Watch how frail Ginsburg is - she literally cannot stand very well on her own.  How can she be allowed to handle a rigorous caseload of the U.S. Supreme Court, including death penalty cases? 

Note that Ruth Ginsburg is called here the State of Hawaii University School of Law's "Jurist in Residence" - and even that designation did not deter her from coming, at the time when the State of Hawaii is a party in a federal court litigation potentially heading towards the U.S. Supreme Court.

Here is the bill estimate, with a demand to pay 50% down, that I received from the State of Hawaii University Law School several days ago.  This information, public records of great public concern, showing whether judges of the U.S. Supreme Court, and of the 9th Circuit, are, very simply, bought by free vacations in Hawaii, should be published and available to the public for free, not hidden by allegedly high cost of research and retrieval.

185 hours to retrieve all records of who paid for judges wining and dining?  And, 45 more hours for "review and segregation"? Are those records so well hidden that it requires over 23 full working days (8 hours a day) of search?  Or are they so plentiful, which raises even more concerns, because the U.S. Supreme Court will, most likely, have to review a writ of certiorari from this case in the long run.

And, "another person" should be consulted about possible exemptions - who are those "other persons", I wonder - Ruth Ginsburg herself and other judges who were wined and dined and vacations for free in Hawaii?  Or their private sponsors who pitched in to defray some of the costs of providing freebies to the greedy millionaire judges who would not turn a freebie down even if that screams disqualifying conflict of interest?

So, here is the bill estimate and a bill for 50% of costs for public records as to who paid and how much was paid for wining and dining U.S. Supreme Court justices by the Hawaii University School of Law, a party in the action where a temporary restraining order upon President Trump's second executive order on immigration was imposed by a judge who has interns from Hawaii State University School of Law:













With that background in mind, let's look at the 5-judge dissent that the 9th Circuit considered possible to file (as well as a "majority" and a "concurring" opinion), and to file on March 15, 2017, a week after the appeal was dismissed by order of the same court - and thus jurisdiction in that appeal, FOR ALL PURPOSES, died as of that same date, making all orders in that appeal moot and void.

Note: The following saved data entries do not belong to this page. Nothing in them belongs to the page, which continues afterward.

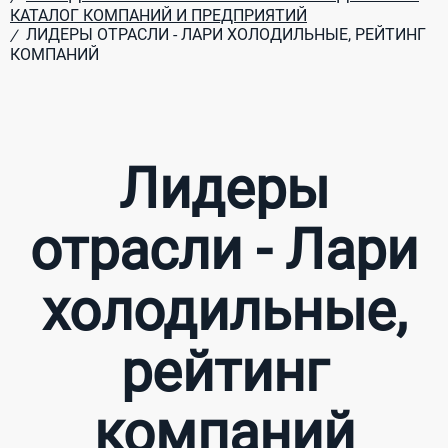
КАТАЛОГ КОМПАНИЙ И ПРЕДПРИЯТИЙ
ЛИДЕРЫ ОТРАСЛИ - ЛАРИ ХОЛОДИЛЬНЫЕ, РЕЙТИНГ
/
КОМПАНИЙ
Лидеры
отрасли - Лари
холодильные,
рейтинг
компаний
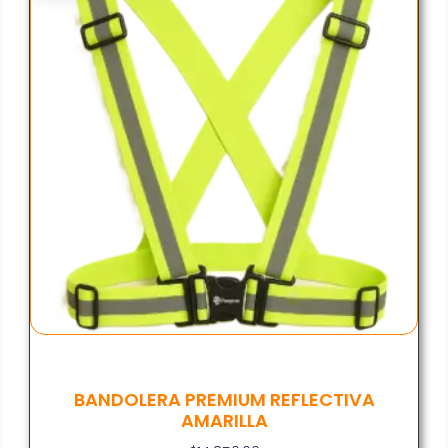
BANDOLERA PREMIUM REFLECTIVA
AMARILLA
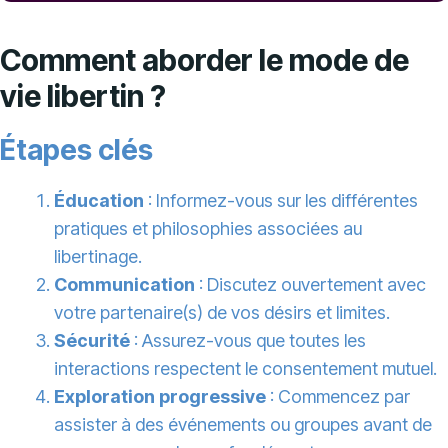
Comment aborder le mode de
vie libertin ?
Étapes clés
Éducation
: Informez-vous sur les différentes
pratiques et philosophies associées au
libertinage.
Communication
: Discutez ouvertement avec
votre partenaire(s) de vos désirs et limites.
Sécurité
: Assurez-vous que toutes les
interactions respectent le consentement mutuel.
Exploration progressive
: Commencez par
assister à des événements ou groupes avant de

On the one hand, the dissenting judges use pretty strong language to describe what the 9th Circuit 3-judge panel did when they refused to grant to President Trump a temporary stay of Judge Robart's unlawful decision (see analysis of judge Robart's decision here and of the 9th Circuit's decision here).

The 5 dissenting judges:






branded the 9th Circuit decision as having made errors that "so confound Supreme Court and Ninth Circuit precedent that neither we nor our district courts will know what law to apply in the future".

That is pretty strong language.

It practically say that the 9th Circuit panel:

1) did not follow or apply the law;
2) created confusion and chaos in the law

where respect to judicial decisions heavily relies upon predictable and correct application of the law that is GIVEN to judges, not CREATED by them.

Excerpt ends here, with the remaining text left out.